International Journal of Clinical & Medical Images

ISSN: 2376-0249

Case Blog - International Journal of Clinical & Medical Images (2016) Volume 3, Issue 5

Winking-owl Sign - An Uncommon Presentation of Spine Metastasis

Winking-owl Sign - An Uncommon Presentation of Spine Metastasis

Author(s): Rajul Rastogi, Sujeet Jain, Pawan Joon, Yuktika Gupta, Asif Majid Wani and Vijai


Introduction: Spinal metastasis is the commonest form of secondary osseous involvement by variety of cancers usually presenting clinically in the form of backache. They may be osteolytic, osteoblastic or mixed types. Spinal radiograph is usually the first investigation used to define the future course of action.

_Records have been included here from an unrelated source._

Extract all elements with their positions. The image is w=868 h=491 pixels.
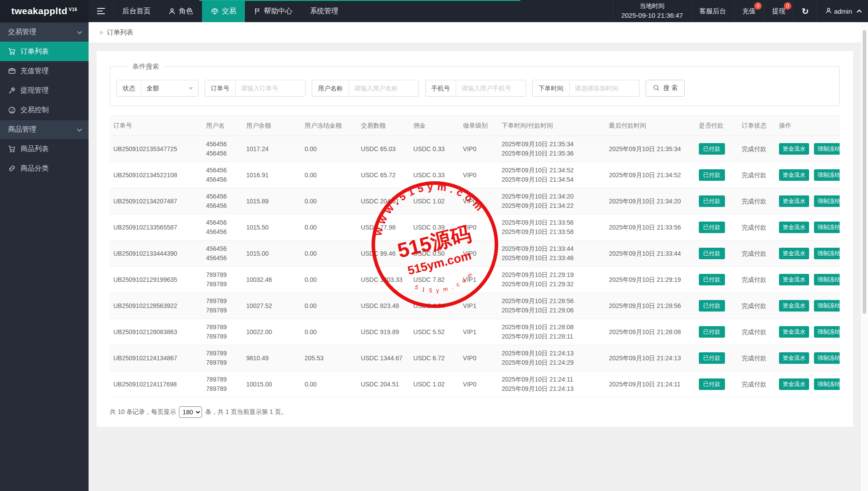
recharge-link[interactable]: 充值 0	[734, 0, 763, 22]
nav-help-center[interactable]: 帮助中心	[245, 0, 301, 22]
col-order-no: 订单号	[110, 116, 202, 136]
force-freeze-button[interactable]: 强制冻结	[814, 300, 840, 312]
username-line2: 456456	[206, 175, 239, 184]
sidebar-toggle-button[interactable]	[89, 0, 113, 22]
sidebar-item-trade-control[interactable]: 交易控制	[0, 100, 89, 120]
cell-commission: USDC 1.02	[410, 188, 459, 214]
service-backend-link[interactable]: 客服后台	[691, 0, 734, 22]
force-freeze-button[interactable]: 强制冻结	[814, 195, 840, 207]
table-row: UB2509102129199635 789789 789789 10032.4…	[110, 267, 840, 293]
cell-order-no: UB2509102129199635	[110, 267, 202, 293]
sidebar-group-goods[interactable]: 商品管理	[0, 120, 89, 139]
withdraw-link[interactable]: 提现 0	[763, 0, 793, 22]
username-line2: 456456	[206, 227, 239, 237]
pay-time: 2025年09月10日 21:24:13	[502, 384, 602, 394]
cell-paid: 已付款	[695, 319, 738, 345]
cell-order-no: UB2509102134522108	[110, 162, 202, 188]
cell-frozen: 0.00	[301, 319, 357, 345]
username-line2: 456456	[206, 253, 239, 263]
force-freeze-button[interactable]: 强制冻结	[814, 143, 840, 155]
sidebar-item-goods-list-label: 商品列表	[20, 144, 49, 154]
force-freeze-button[interactable]: 强制冻结	[814, 378, 840, 390]
search-button[interactable]: 搜 索	[646, 80, 685, 97]
fund-flow-button[interactable]: 资金流水	[779, 195, 809, 207]
service-backend-label: 客服后台	[699, 7, 726, 16]
status-filter: 状态 全部	[116, 80, 198, 97]
cell-order-pay-time: 2025年09月10日 21:34:20 2025年09月10日 21:34:2…	[498, 188, 605, 214]
sidebar-item-withdraw-mgmt[interactable]: 提现管理	[0, 81, 89, 100]
force-freeze-button[interactable]: 强制冻结	[814, 352, 840, 364]
fund-flow-button[interactable]: 资金流水	[779, 274, 809, 285]
scrollbar[interactable]	[861, 22, 868, 491]
search-panel: 条件搜索 状态 全部 订单号 用户名称	[110, 62, 840, 106]
cell-amount: USDC 1303.33	[357, 267, 410, 293]
cell-amount: USDC 919.89	[357, 319, 410, 345]
fund-flow-button[interactable]: 资金流水	[779, 143, 809, 155]
username-line1: 456456	[206, 244, 239, 253]
nav-dashboard[interactable]: 后台首页	[113, 0, 159, 22]
status-select[interactable]: 全部	[141, 80, 198, 96]
order-no-input[interactable]	[236, 80, 305, 96]
scrollbar-thumb[interactable]	[863, 30, 866, 314]
sidebar-item-recharge-mgmt[interactable]: 充值管理	[0, 61, 89, 81]
cell-order-pay-time: 2025年09月10日 21:34:52 2025年09月10日 21:34:5…	[498, 162, 605, 188]
sidebar-item-order-list[interactable]: 订单列表	[0, 42, 89, 61]
cell-frozen: 205.53	[301, 345, 357, 371]
fund-flow-button[interactable]: 资金流水	[779, 169, 809, 181]
fund-flow-button[interactable]: 资金流水	[779, 222, 809, 233]
pay-time: 2025年09月10日 21:35:36	[502, 149, 602, 158]
table-row: UB2509102135347725 456456 456456 1017.24…	[110, 136, 840, 162]
phone-filter: 手机号	[425, 80, 526, 97]
sidebar-group-goods-label: 商品管理	[8, 125, 36, 134]
username-line1: 456456	[206, 166, 239, 175]
sidebar-item-goods-list[interactable]: 商品列表	[0, 139, 89, 159]
phone-input[interactable]	[456, 80, 526, 96]
cell-order-no: UB2509102133565587	[110, 214, 202, 241]
fund-flow-button[interactable]: 资金流水	[779, 352, 809, 364]
cell-amount: USDC 77.98	[357, 214, 410, 241]
force-freeze-button[interactable]: 强制冻结	[814, 222, 840, 233]
cell-status: 完成付款	[738, 214, 775, 241]
cell-username: 789789 789789	[202, 371, 243, 397]
cell-order-pay-time: 2025年09月10日 21:28:08 2025年09月10日 21:28:1…	[498, 319, 605, 345]
nav-roles[interactable]: 角色	[159, 0, 202, 22]
paid-badge: 已付款	[699, 222, 725, 233]
order-time: 2025年09月10日 21:33:56	[502, 218, 602, 227]
username-input[interactable]	[349, 80, 418, 96]
sidebar-item-order-list-label: 订单列表	[20, 47, 49, 56]
paid-badge: 已付款	[699, 378, 725, 390]
sidebar-item-goods-category[interactable]: 商品分类	[0, 159, 89, 178]
top-header: tweakappltd V16 后台首页 角色 交易 帮助中心 系统管	[0, 0, 868, 22]
pay-time: 2025年09月10日 21:34:22	[502, 201, 602, 210]
force-freeze-button[interactable]: 强制冻结	[814, 326, 840, 338]
fund-flow-button[interactable]: 资金流水	[779, 326, 809, 338]
sidebar-group-trade[interactable]: 交易管理	[0, 22, 89, 42]
table-row: UB2509102133565587 456456 456456 1015.50…	[110, 214, 840, 241]
select-caret-icon	[189, 87, 193, 90]
user-menu[interactable]: admin	[817, 0, 868, 22]
force-freeze-button[interactable]: 强制冻结	[814, 274, 840, 285]
table-row: UB2509102124117698 789789 789789 10015.0…	[110, 371, 840, 397]
pay-time: 2025年09月10日 21:28:11	[502, 332, 602, 341]
nav-system[interactable]: 系统管理	[301, 0, 347, 22]
per-page-select[interactable]: 180	[179, 406, 202, 418]
cell-commission: USDC 6.72	[410, 345, 459, 371]
pay-time: 2025年09月10日 21:33:58	[502, 227, 602, 237]
force-freeze-button[interactable]: 强制冻结	[814, 248, 840, 259]
table-row: UB2509102128083863 789789 789789 10022.0…	[110, 319, 840, 345]
refresh-button[interactable]: ↻	[793, 0, 817, 22]
paid-badge: 已付款	[699, 143, 725, 155]
fund-flow-button[interactable]: 资金流水	[779, 248, 809, 259]
force-freeze-button[interactable]: 强制冻结	[814, 169, 840, 181]
page-title: 订单列表	[107, 28, 133, 37]
cell-amount: USDC 65.72	[357, 162, 410, 188]
order-time-filter-label: 下单时间	[533, 80, 570, 96]
fund-flow-button[interactable]: 资金流水	[779, 378, 809, 390]
fund-flow-button[interactable]: 资金流水	[779, 300, 809, 312]
nav-trade[interactable]: 交易	[202, 0, 245, 22]
col-order-pay-time: 下单时间/付款时间	[498, 116, 605, 136]
cell-status: 完成付款	[738, 345, 775, 371]
cell-order-no: UB2509102124117698	[110, 371, 202, 397]
username-filter: 用户名称	[312, 80, 419, 97]
order-time-input[interactable]	[570, 80, 639, 96]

Case Presentation: A 50-year old female from a nearby village came to outpatient department of our hospital with an acute history of severe backache since few days. Clinical examination revealed focal tenderness in mid-lumbar region. Laboratory investigations were however, unremarkable. She was advised radiograph of dorsolumbar spine region in anteroposterior and lateral projections. Careful evaluation of radiographs revealed nonvisualisation of left-sided pedicle of L3 vertebra representing winking-owl sign, conspicuously noted on anteroposterior projection associated with surrounding vertebral lucency (Figures 1A and 1B). There was associated early lumbar spondylotic changes and diffuse osteopenia as well. Based on radiological findings, the diagnosis of solitary vertebral metastasis was kept as the first differential diagnosis and further work-up was advised to search for the primary tumour. A thorough clinical history and examination revealed invasive breast carcinoma with history of occasional blood stains on clothes and metastases to lungs on chest radiograph. Histopathological examination confirmed the primary malignancy and metastases. Patient was referred to higher center for further management.

Discussion: All types of spinal metastases are usually multiple at the time of presentation, but occasionally they may be solitary at first presentation. Detecting solitary metastasis is important in a patient with known primary malignancy as it predicts progression of disease, poorer prognosis and requires further intervention in the form of chemotherapy or radiotherapy depending on the sensitivity of the primary tumour. At time, solitary metastasis may be the first presentation of cancer thus making aggressive search for primary tumour very imperative for deciding future course of action as seen in our index case. Pedicle destruction of a vertebra is an important radiographically detectable signs of osteolytic metastasis especially carcinoma. Though any part of the neural arch of vertebra may be involved by metastases yet the vertebral pedicle is the commonest site. Involvement of pedicle with adjacent part of posterior vertebral body results in loss of cortical margins that can be detected radiographically as nonvisualisation of vertebral pedicle on anteroposterior radiograph [1].

This is described as one-eyed pedicle or winkingowl sign. It is most commonly noted in the lower dorsal and lumbar vertebrae with solitary involvement being commoner than the multifocal involvement. Rarely both the pedicles may be involved by the above process leading to nonvisualisation of both vertebral pedicles on anteroposterior radiograph resulting in blind-vertebra [1,2]. Differential diagnosis includes congenital absence of pedicle which is usually associated with hypoplastic /agenetic ipsilateral and hyperplastic contralateral pedicles. There may be some degree of abnormal spinal curvature as well. Congenital disease usually presents in early childhood/adolescence. To summarise, it is important to recognise solitary spinal metastasis in form of winking-owl sign on spine radiograph as it affects the prognosis of the patient suffering from the cancers.